If you were wondering how seriously world leaders took the obligations they imposed on themselves in Paris over the weekend, the early returns would indicate: not very.
Barely 48 hours after all the back-patting at the climate conference had ended, word leaked out in Washington that the administration and Congress were preparing to lift the 40-year ban on oil exports, a major gift to the oil industry. How do we know it’s a major gift to the oil industry? In October, the spokesman for Exxon said on the front page of the New York Times, “the sooner this happens the better for us.” And so a city soaked with oil money snapped into action.
Lifting the export ban is bad policy in a dozen other ways: it makes a mockery of our repeated paeans to ‘energy independence,’ and it will cost union jobs at refineries, and it will cover yet more of our nation with oil rigs, and it will increase the danger from oil trains rolling through poor neighborhoods. But what makes the plan to lift the ban especially galling is that the administration and congressional Democrats insist they’re getting a reasonable deal because the Republicans will concede tax breaks for solar and wind producers in return. But the logic of the Paris accords—with their theoretical commitment to a world that will warm just 1.5 or two degrees—means that we don’t get to keep making this kind of tradeoff. Yes, we have to promote clean energy. (And the polling data shows we can do that if we make a stand—even Republicans, by large margins, love solar energy). But we also have to stop the expansion of fossil fuel. If you just say ‘we’re going to do both’ then there’s no way to make the climate math work.

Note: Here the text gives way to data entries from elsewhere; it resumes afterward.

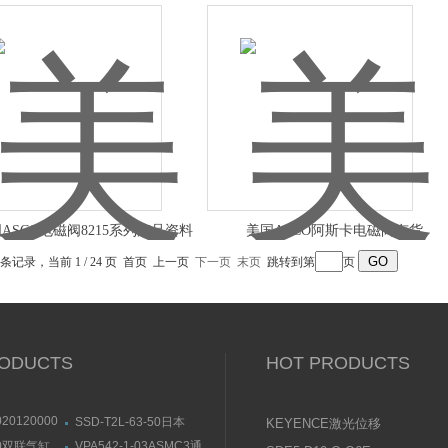
ASCO电磁阀8215系列产品资料
美国ASCO阿斯卡电磁阀有货
 条记录，当前 1 / 24 页 首页 上一页
下一页
末页
跳转到第
页
ODUCTS
HOT PRODUCTS
020120000
SSD-T2L-63-50日本
KEYENCE激光位移
SON空气过
CKD喜开理气缸图片
传感器使用说明书
20双联气缸
VPA542-1-03ASMC3通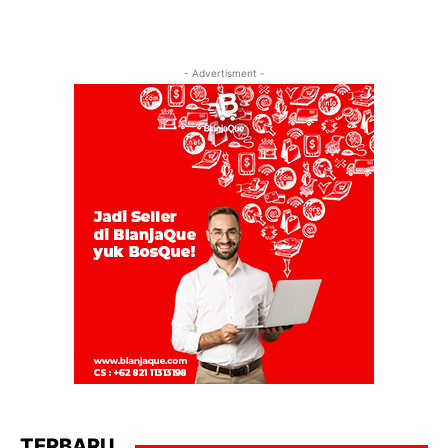
- Advertisment -
TERBARU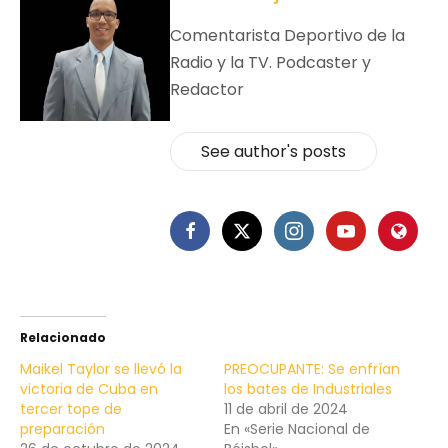
Comentarista Deportivo de la
Radio y la TV. Podcaster y
Redactor
See author's posts
Relacionado
Maikel Taylor se llevó la
PREOCUPANTE: Se enfrían
victoria de Cuba en
los bates de Industriales
tercer tope de
11 de abril de 2024
preparación
En «Serie Nacional de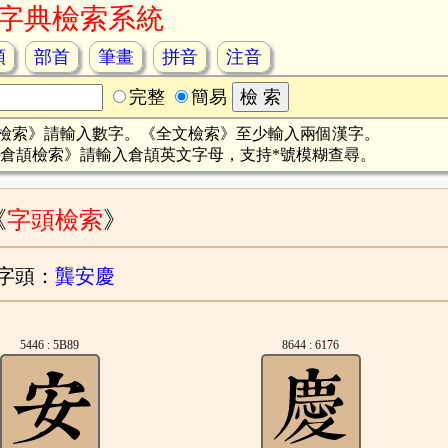
字典檢索系統
頡
部首
筆畫
拼音
注音
完整
簡易
檢索》請輸入數字。《全文檢索》至少輸入兩個漢字。
倉頡檢索》請輸入倉頡英文字母，支持*號模糊查尋。
《
字頭檢索
》
字頭：
龔安慶
5446 : 5B89
8644 : 6176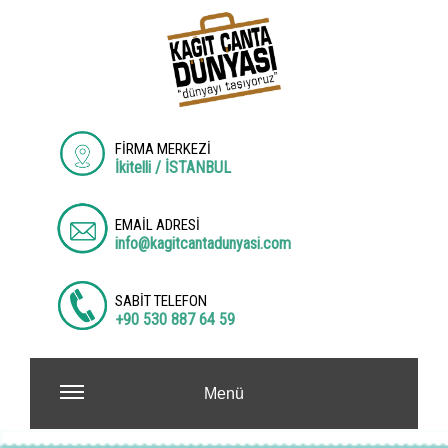
FİRMA MERKEZİ
İkitelli / İSTANBUL
EMAİL ADRESİ
info@kagitcantadunyasi.com
SABİT TELEFON
+90 530 887 64 59
Menü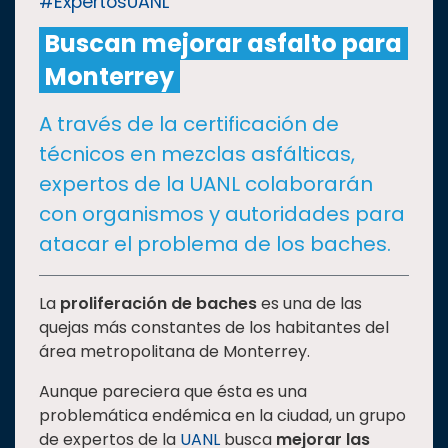
#ExpertosUANL
Buscan mejorar asfalto para
CULTURA
Monterrey
DEPORTES
A través de la certificación de
técnicos en mezclas asfálticas,
I+D+I
EXPERTOS
expertos de la UANL colaborarán
con organismos y autoridades para
SALUD
atacar el problema de los baches.
SUSTENTABILIDAD
La
proliferación de baches
es una de las
quejas más constantes de los habitantes del
área metropolitana de Monterrey.
TEMAS
Aunque pareciera que ésta es una
problemática endémica en la ciudad, un grupo
Oferta
de expertos de la
UANL
busca
mejorar las
educativa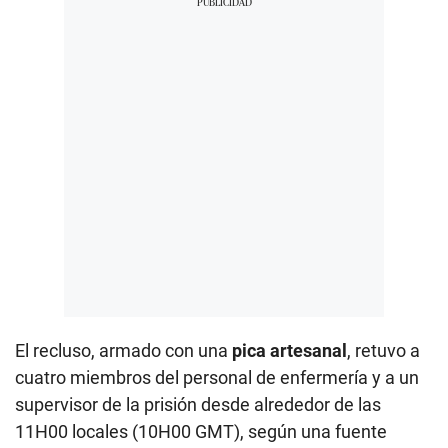
El recluso, armado con una
pica artesanal
, retuvo a
cuatro miembros del personal de enfermería y a un
supervisor de la prisión desde alrededor de las
11H00 locales (10H00 GMT), según una fuente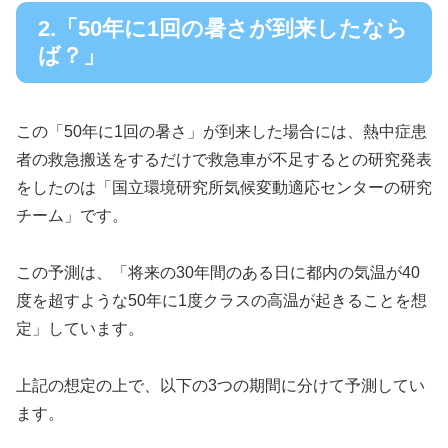
2.「50年に1回の暑さが到来したなら
ば？」
この「50年に1回の暑さ」が到来した場合には、熱中症患
者の救急搬送をするだけで救急車が不足するとの研究発表
をしたのは「国立環境研究所気候変動適応センターの研究
チーム」です。
この予測は、「将来の30年間のある日に都内の気温が40
度を超すような50年に1度クラスの高温が起きることを想
定」しています。
上記の想定の上で、以下の3つの期間に分けて予測してい
ます。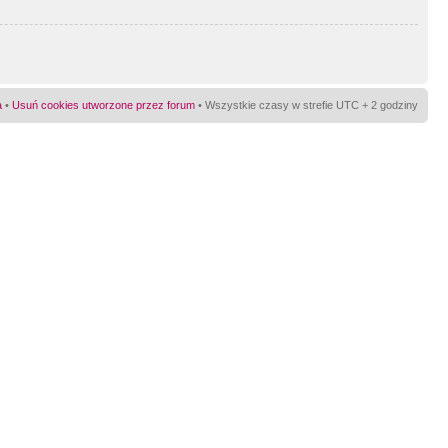
a
•
Usuń cookies utworzone przez forum
• Wszystkie czasy w strefie UTC + 2 godziny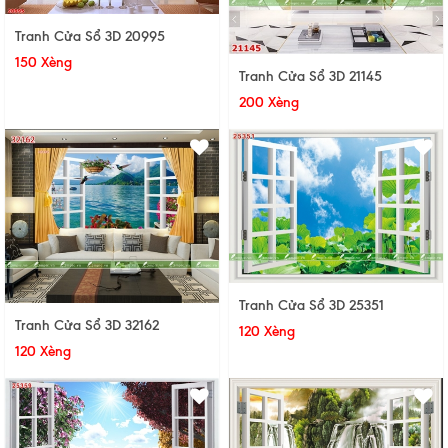
Tranh Cửa Sổ 3D 20995
150 Xèng
Tranh Cửa Sổ 3D 21145
200 Xèng
Tranh Cửa Sổ 3D 25351
Tranh Cửa Sổ 3D 32162
120 Xèng
120 Xèng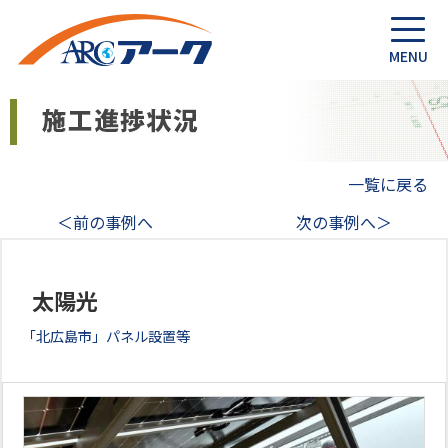
一覧に戻る
＜前の事例へ
次の事例へ＞
太陽光
「北広島市」パネル設置等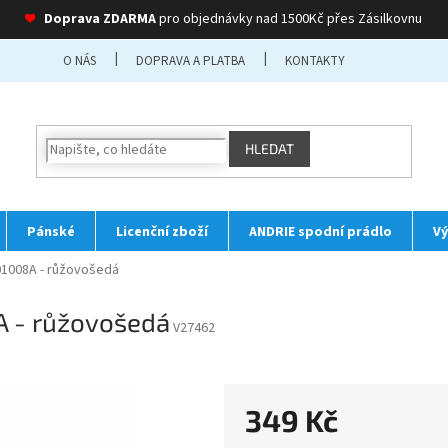
❤
Doprava ZDARMA
pro objednávky nad 1500Kč přes Zásilkovnu
O NÁS
DOPRAVA A PLATBA
KONTAKTY
HLEDAT
Pánské
Licenční zboží
ANDRIE spodní prádlo
Vý
1008A - růžovošedá
 - růžovošedá
V27462
349 Kč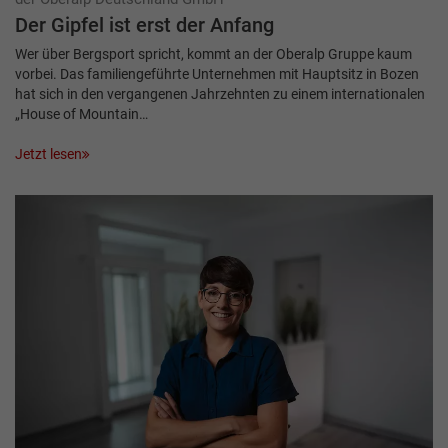
Der Gipfel ist erst der Anfang
Wer über Bergsport spricht, kommt an der Oberalp Gruppe kaum
vorbei. Das familiengeführte Unternehmen mit Hauptsitz in Bozen
hat sich in den vergangenen Jahrzehnten zu einem internationalen
„House of Mountain…
Jetzt lesen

And math, ultimately, is the foe here.
At the Paris talks, according to several people I talked to, a senior administration official told environmentalists they’d simply ‘have to swallow’ the lifting of the oil export ban in return for the Paris agreement, as if the new accord was merely a sop to one special interest, to be quickly balanced by a favor to another group. This is the triumph of political reality over reality reality—it falls into the DC trap of thinking spin is real. Physics doesn’t care about spin—it cares about carbon.
So this tawdry episode should teach those who care about the climate three things.
One, electing fewer people with financial ties to the oil industry would help.
Two, we have to watch the world’s capitals like hawks. When we actually mount a full-scale battle, as over the Keystone pipeline for example, we can prevail. But left to their own devices, even our good politicians will quickly cave to the relentless pressure of the fossil fuel industry.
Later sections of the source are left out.